■ **WHAT IS EXPECTED**: The lines in the listing below are to be given again exactly, starting at the line holding "Union européenne" and ending at the line holding "的，基础的开窗通风、绿植辅助是日常必备，但甲醛释放周期长达". Do not include pictures.

-.-.-

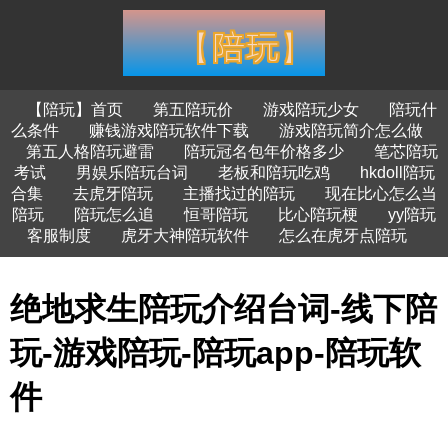
【陪玩】首页
第五陪玩价
游戏陪玩少女
陪玩什
么条件
赚钱游戏陪玩软件下载
游戏陪玩简介怎么做
第五人格陪玩避雷
陪玩冠名包年价格多少
笔芯陪玩
考试
男娱乐陪玩台词
老板和陪玩吃鸡
hkdoll陪玩
合集
去虎牙陪玩
主播找过的陪玩
现在比心怎么当
陪玩
陪玩怎么追
恒哥陪玩
比心陪玩梗
yy陪玩
客服制度
虎牙大神陪玩软件
怎么在虎牙点陪玩
绝地求生陪玩介绍台词-线下陪
玩-游戏陪玩-陪玩app-陪玩软
件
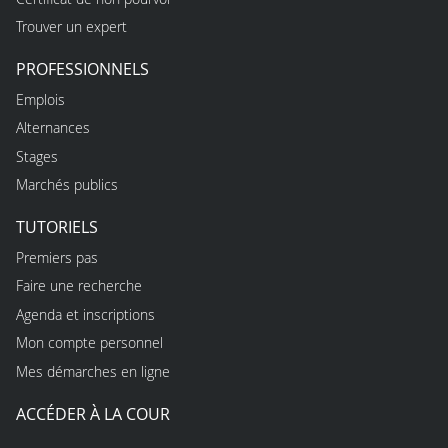
Trouver un expert
PROFESSIONNELS
Emplois
Alternances
Stages
Marchés publics
TUTORIELS
Premiers pas
Faire une recherche
Agenda et inscriptions
Mon compte personnel
Mes démarches en ligne
ACCÉDER À LA COUR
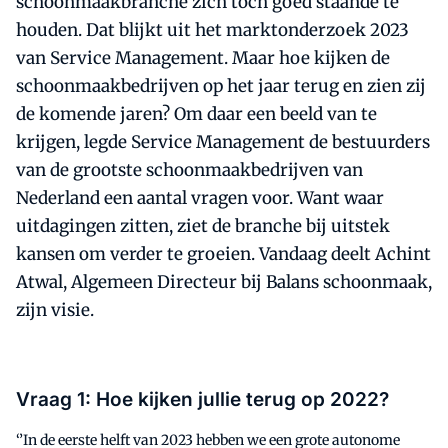
schoonmaakbranche zich toch goed staande te
houden. Dat blijkt uit het marktonderzoek 2023
van Service Management. Maar hoe kijken de
schoonmaakbedrijven op het jaar terug en zien zij
de komende jaren? Om daar een beeld van te
krijgen, legde Service Management de bestuurders
van de grootste schoonmaakbedrijven van
Nederland een aantal vragen voor. Want waar
uitdagingen zitten, ziet de branche bij uitstek
kansen om verder te groeien. Vandaag deelt Achint
Atwal, Algemeen Directeur bij Balans schoonmaak,
zijn visie.
Vraag 1: Hoe kijken jullie terug op 2022?
‘’In de eerste helft van 2023 hebben we een grote autonome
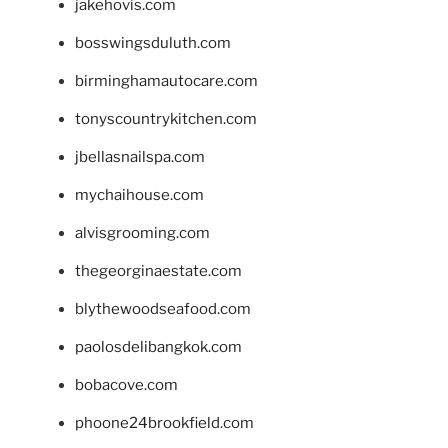
jakehovis.com
bosswingsduluth.com
birminghamautocare.com
tonyscountrykitchen.com
jbellasnailspa.com
mychaihouse.com
alvisgrooming.com
thegeorginaestate.com
blythewoodseafood.com
paolosdelibangkok.com
bobacove.com
phoone24brookfield.com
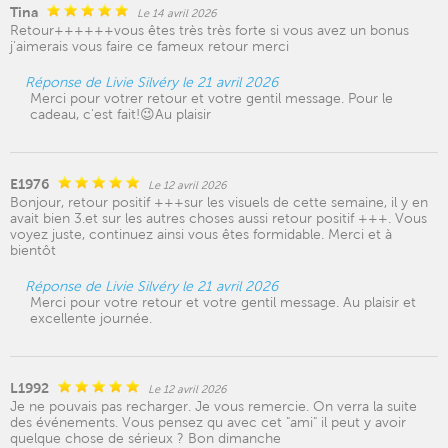
Tina
Le 14 avril 2026
Retour++++++vous êtes très très forte si vous avez un bonus
j'aimerais vous faire ce fameux retour merci
Réponse de Livie Silvéry le 21 avril 2026
Merci pour votrer retour et votre gentil message. Pour le
cadeau, c'est fait!😉Au plaisir
E1976
Le 12 avril 2026
Bonjour, retour positif +++sur les visuels de cette semaine, il y en
avait bien 3.et sur les autres choses aussi retour positif +++. Vous
voyez juste, continuez ainsi vous êtes formidable. Merci et à
bientôt
Réponse de Livie Silvéry le 21 avril 2026
Merci pour votre retour et votre gentil message. Au plaisir et
excellente journée.
L1992
Le 12 avril 2026
Je ne pouvais pas recharger. Je vous remercie. On verra la suite
des événements. Vous pensez qu avec cet "ami" il peut y avoir
quelque chose de sérieux ? Bon dimanche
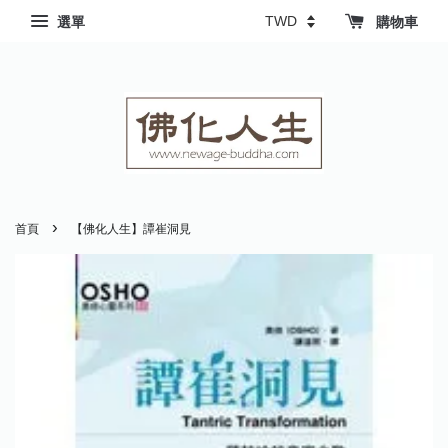
選單
購物車
›
首頁
【佛化人生】譚崔洞見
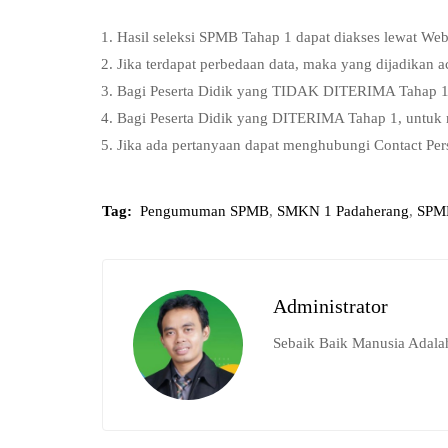
Hasil seleksi SPMB Tahap 1 dapat diakses lewat We
Jika terdapat perbedaan data, maka yang dijadikan a
Bagi Peserta Didik yang TIDAK DITERIMA Tahap 1, 
Bagi Peserta Didik yang DITERIMA Tahap 1, untuk 
Jika ada pertanyaan dapat menghubungi Contact Pe
Tag:
Pengumuman SPMB
,
SMKN 1 Padaherang
,
SPM
Administrator
Sebaik Baik Manusia Adala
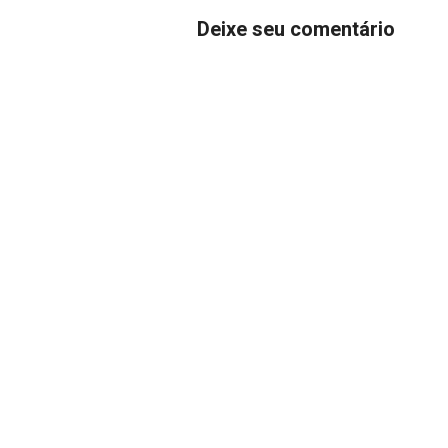
Deixe seu comentário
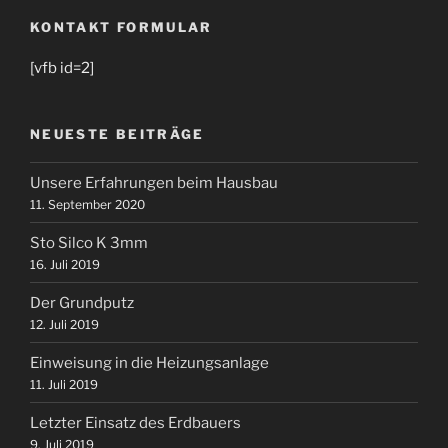
KONTAKT FORMULAR
[vfb id=2]
NEUESTE BEITRÄGE
Unsere Erfahrungen beim Hausbau
11. September 2020
Sto Silco K 3mm
16. Juli 2019
Der Grundputz
12. Juli 2019
Einweisung in die Heizungsanlage
11. Juli 2019
Letzter Einsatz des Erdbauers
9. Juli 2019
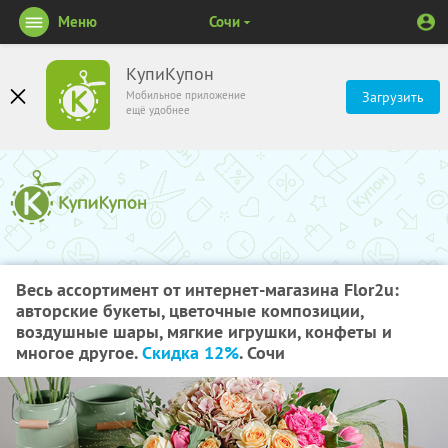
Меню
Сочи
КупиКупон
Мобильное приложение
Загрузить
ещё удобнее
Весь ассортимент от интернет-магазина Flor2u:
авторские букеты, цветочные композиции,
воздушные шары, мягкие игрушки, конфеты и
многое другое.
Скидка 12%
. Сочи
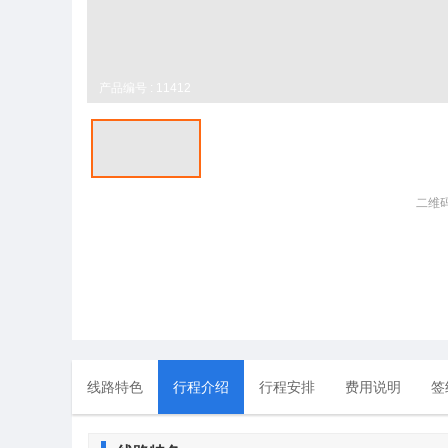
产品编号 : 11412
二维
线路特色
行程介绍
行程安排
费用说明
签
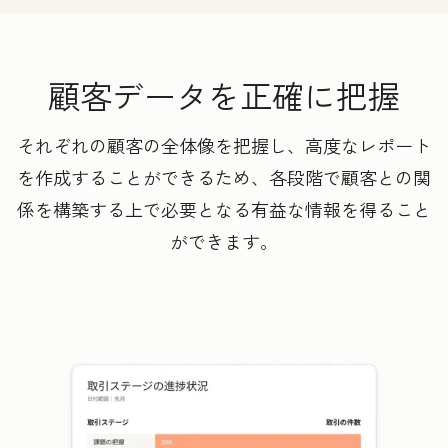
顧客データを正確に把握
それぞれの顧客の全体像を把握し、高度なレポート
を作成することができるため、各段階で顧客との関
係を構築する上で必要となる有益な情報を得ること
ができます。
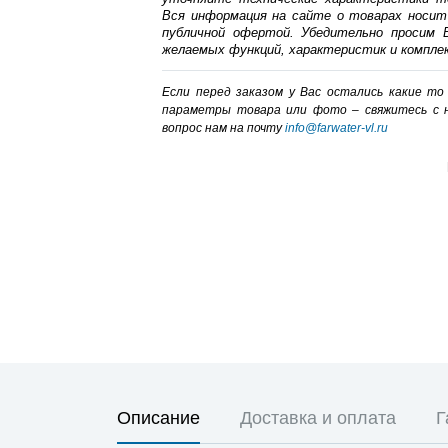
Вся информация на сайте о товарах носит
публичной офертой. Убедительно просим В
желаемых функций, характеристик и компле
Если перед заказом у Вас остались какие т
параметры товара или фото – cвяжитесь с 
вопрос нам на почту
info@farwater-vl.ru
Описание
Доставка и оплата
Г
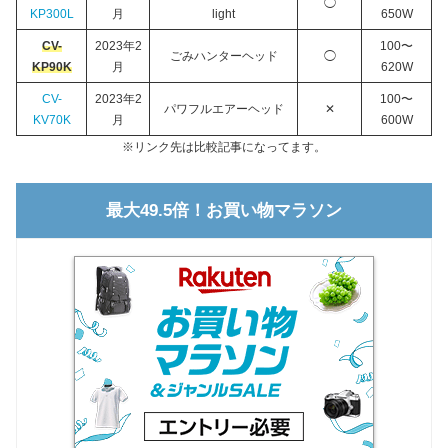
◯
KP300L
月
light
650W
CV-
2023年2
100〜
ごみハンターヘッド
◯
KP90K
月
620W
CV-
2023年2
100〜
パワフルエアーヘッド
✕
KV70K
月
600W
※リンク先は比較記事になってます。
最大49.5倍！お買い物マラソン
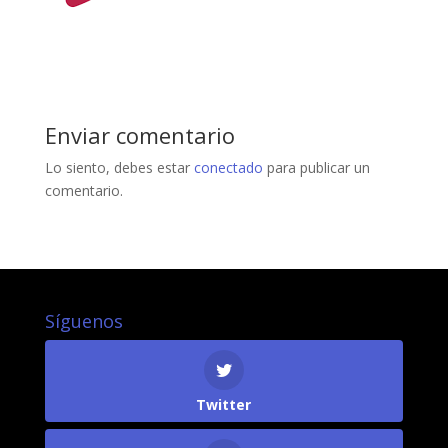
Enviar comentario
Lo siento, debes estar
conectado
para publicar un
comentario.
Síguenos
Twitter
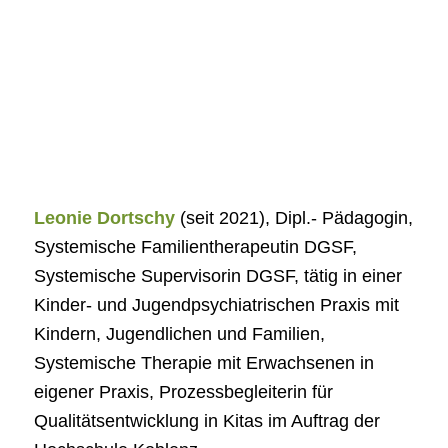
Leonie Dortschy
(seit 2021), Dipl.- Pädagogin,
Systemische Familientherapeutin DGSF,
Systemische Supervisorin DGSF, tätig in einer
Kinder- und Jugendpsychiatrischen Praxis mit
Kindern, Jugendlichen und Familien,
Systemische Therapie mit Erwachsenen in
eigener Praxis, Prozessbegleiterin für
Qualitätsentwicklung in Kitas im Auftrag der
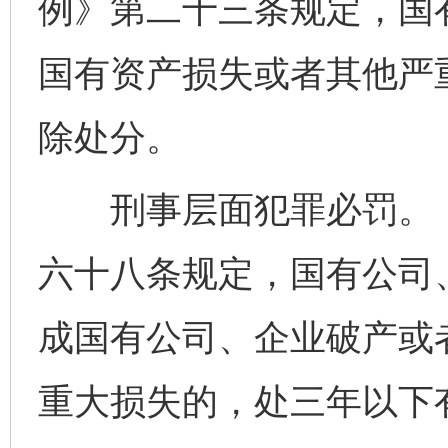
例》第二十三条规定，国
国有资产损失或者其他严
除处分。
刑事层面犯罪必罚。《
六十八条规定，国有公司
成国有公司、企业破产或
重大损失的，处三年以下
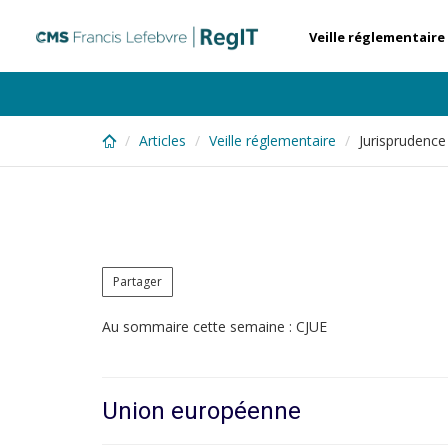
Skip
to
Veille réglementaire
main
content
Articles
Veille réglementaire
Jurisprudence
Partager
Au sommaire cette semaine : CJUE
Union européenne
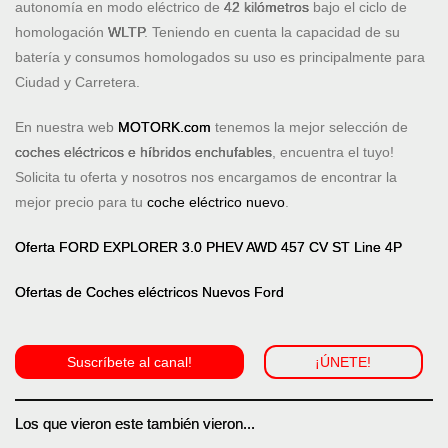
autonomía en modo eléctrico de
42 kilómetros
bajo el ciclo de
homologación
WLTP
. Teniendo en cuenta la capacidad de su
batería y consumos homologados su uso es principalmente para
Ciudad y Carretera.
En nuestra web
MOTORK.com
tenemos la mejor selección de
coches eléctricos e híbridos enchufables
, encuentra el tuyo!
Solicita tu oferta y nosotros nos encargamos de encontrar la
mejor precio para tu
coche eléctrico nuevo
.
Oferta FORD EXPLORER 3.0 PHEV AWD 457 CV ST Line 4P
Ofertas de Coches eléctricos Nuevos Ford
Suscríbete al canal!
¡ÚNETE!
Los que vieron este también vieron...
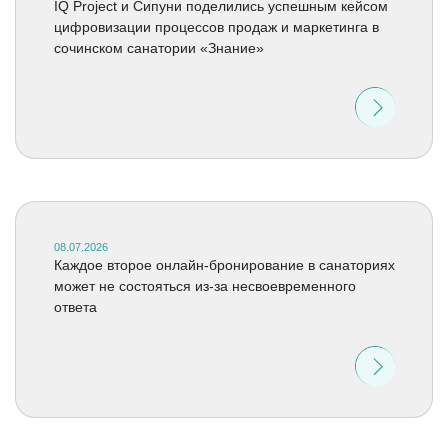
IQ Project и Сипуни поделились успешным кейсом
цифровизации процессов продаж и маркетинга в
сочинском санатории «Знание»
08.07.2026
Каждое второе онлайн-бронирование в санаториях
может не состояться из-за несвоевременного
ответа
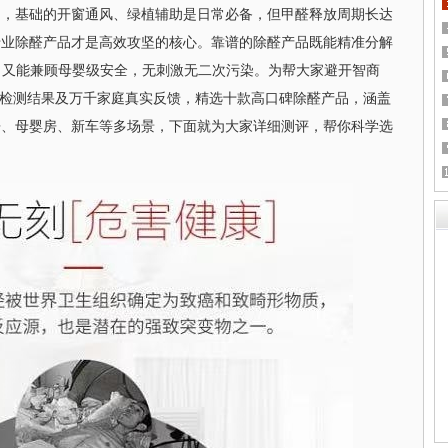
的，基础的开窗通风、绿植辅助是日常必备，但甲醛释放周期长达
专业除醛产品才是高效攻坚的核心。靠谱的除醛产品既能精准分解
体，又能兼顾母婴级安全，无刺激无二次污染。为帮大家避开智商
权威检测结果及万千家庭真实反馈，精选十款高口碑除醛产品，涵盖
房、母婴房、新车等多场景，下面就为大家详细测评，帮你科学选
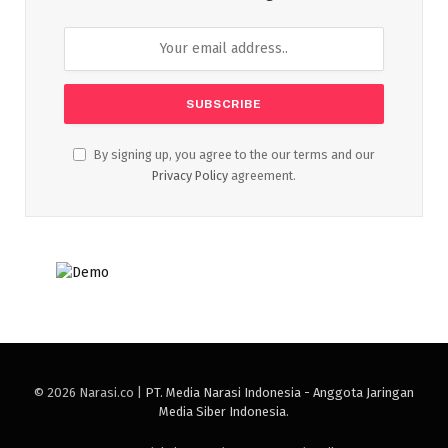
By signing up, you agree to the our terms and our
Privacy Policy
agreement.
© 2026 Narasi.co |
PT. Media Narasi Indonesia - Anggota Jaringan
Media Siber Indonesia
.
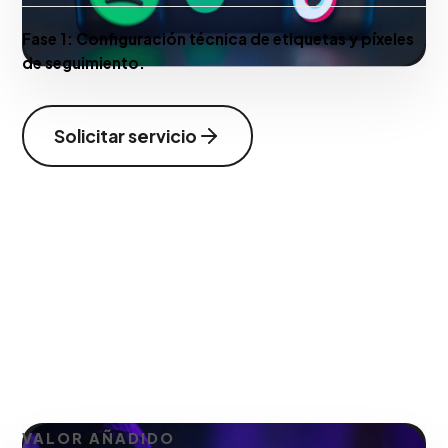
Fase 1:
Configuración técnica de etiquetas y píxeles
de seguimiento.
Solicitar servicio
VALOR AÑADIDO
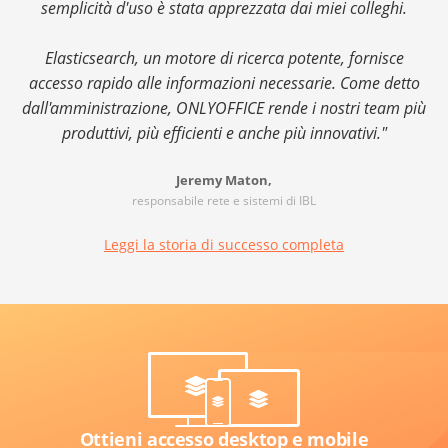
semplicità d'uso è stata apprezzata dai miei colleghi.
Elasticsearch, un motore di ricerca potente, fornisce
accesso rapido alle informazioni necessarie. Come detto
dall'amministrazione, ONLYOFFICE rende i nostri team più
produttivi, più efficienti e anche più innovativi."
Jeremy Maton,
responsabile rete e sistemi di IBL
Leggi la storia di successo completa
Ottieni accesso desktop e mobile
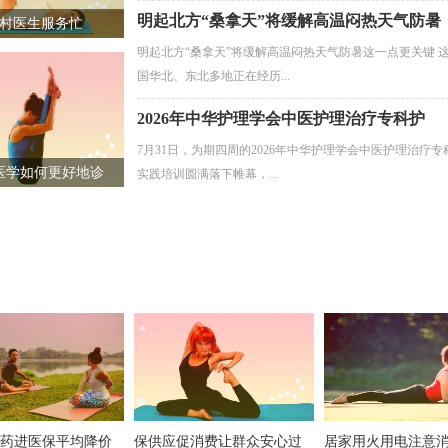
明起北方“桑拿天”将缓解高温闷热天气防暑
村医生服务忙
明起北方“桑拿天”将缓解高温闷热天气防暑这一点更关键 
国华北、东北多地正在经历...
2026年中华护理学会中医护理治疗专科护
7月31日，为期四周的2026年中华护理学会中医护理治疗
医学如何更好地诊
实践培训圆满落下帷幕，...
药进医保平均降价
保供应促消费让群众安心过
居家用火用电注意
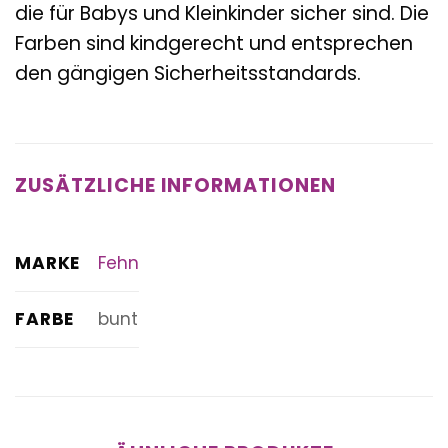
die für Babys und Kleinkinder sicher sind. Die
Farben sind kindgerecht und entsprechen
den gängigen Sicherheitsstandards.
ZUSÄTZLICHE INFORMATIONEN
MARKE
Fehn
FARBE
bunt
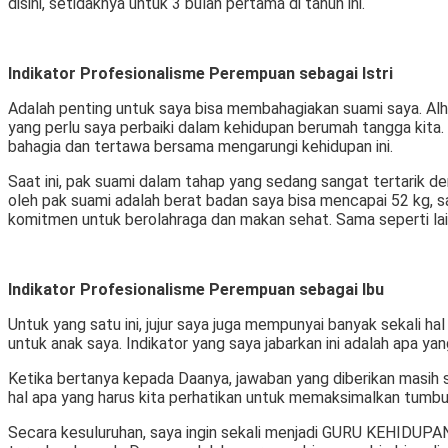
disini, setidaknya untuk 3 bulan pertama di tahun ini.
Indikator Profesionalisme Perempuan sebagai Istri
Adalah penting untuk saya bisa membahagiakan suami saya. Alha
yang perlu saya perbaiki dalam kehidupan berumah tangga kita
bahagia dan tertawa bersama mengarungi kehidupan ini.
Saat ini, pak suami dalam tahap yang sedang sangat tertarik d
oleh pak suami adalah berat badan saya bisa mencapai 52 kg, s
komitmen untuk berolahraga dan makan sehat. Sama seperti lain
Indikator Profesionalisme Perempuan sebagai Ibu
Untuk yang satu ini, jujur saya juga mempunyai banyak sekali ha
untuk anak saya. Indikator yang saya jabarkan ini adalah apa ya
Ketika bertanya kepada Daanya, jawaban yang diberikan masih
hal apa yang harus kita perhatikan untuk memaksimalkan tum
Secara kesuluruhan, saya ingin sekali menjadi GURU KEHIDUPAN 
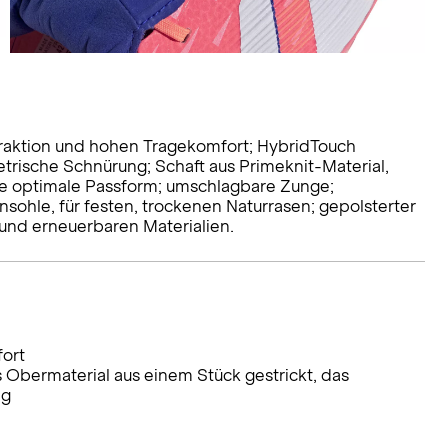
Traktion und hohen Tragekomfort; HybridTouch
rische Schnürung; Schaft aus Primeknit-Material,
ne optimale Passform; umschlagbare Zunge;
sohle, für festen, trockenen Naturrasen; gepolsterter
 und erneuerbaren Materialien.
fort
 Obermaterial aus einem Stück gestrickt, das
ng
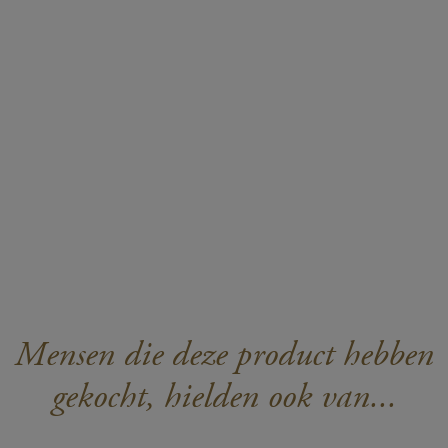
Mensen die deze product hebben
gekocht, hielden ook van...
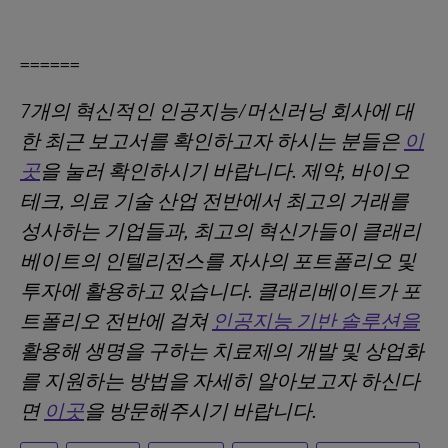
======
7개의 혁신적인 인공지능/머신러닝 회사에 대
한 최근 보고서를 확인하고자 하시는 분들은
이
곳
을 눌러 확인하시기 바랍니다. 제약, 바이오
테크, 의료 기술 산업 전반에서 최고의 거래를
성사하는 기업들과, 최고의 혁신가들이 클래리
베이트의 인텔리전스를 자사의 포트폴리오 및
투자에 활용하고 있습니다. 클래리베이트가 포
트폴리오 전반에 걸쳐
인공지능 기반 솔루션을
활용해 생명을 구하는 치료제의 개발 및 상업화
를 지원하는 방법을 자세히 알아보고자 하신다
면
이곳
을 방문해주시기 바랍니다.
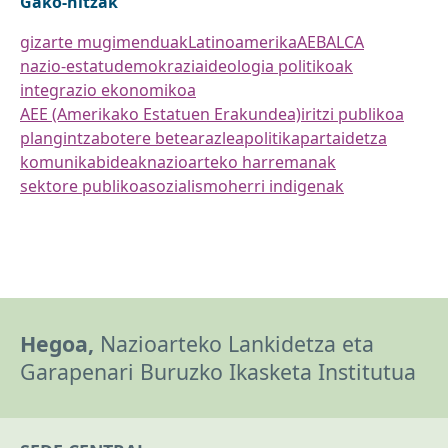
Gako-hitzak
gizarte mugimenduak
Latinoamerika
AEB
ALCA
nazio-estatu
demokrazia
ideologia politikoak
integrazio ekonomikoa
AEE (Amerikako Estatuen Erakundea)
iritzi publikoa
plangintza
botere betearazlea
politika
partaidetza
komunikabideak
nazioarteko harremanak
sektore publikoa
sozialismo
herri indigenak
Hegoa,
Nazioarteko Lankidetza eta
Garapenari Buruzko Ikasketa Institutua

-.-.-

■ **ANSWER TO THE EXERCISE**:
Union européenne
autonomía en modo eléctrico de
42 kilómetros
bajo el ciclo de
homologación
WLTP
. Teniendo en cuenta la capacidad de su
batería y consumos homologados su uso es principalmente para
Ciudad y Carretera.
En nuestra web
MOTORK.com
tenemos la mejor selección de
coches eléctricos e híbridos enchufables
, encuentra el tuyo!
Solicita tu oferta y nosotros nos encargamos de encontrar la
mejor precio para tu
coche eléctrico nuevo
.
Oferta FORD EXPLORER 3.0 PHEV AWD 457 CV ST Line 4P
Ofertas de Coches eléctricos Nuevos Ford
Suscríbete al canal!
¡ÚNETE!
Los que vieron este también vieron...
IQ Project и Сипуни поделились успешным кейсом
цифровизации процессов продаж и маркетинга в
сочинском санатории «Знание»
08.07.2026
Каждое второе онлайн-бронирование в санаториях
может не состояться из-за несвоевременного
ответа
的，基础的开窗通风、绿植辅助是日常必备，但甲醛释放周期长达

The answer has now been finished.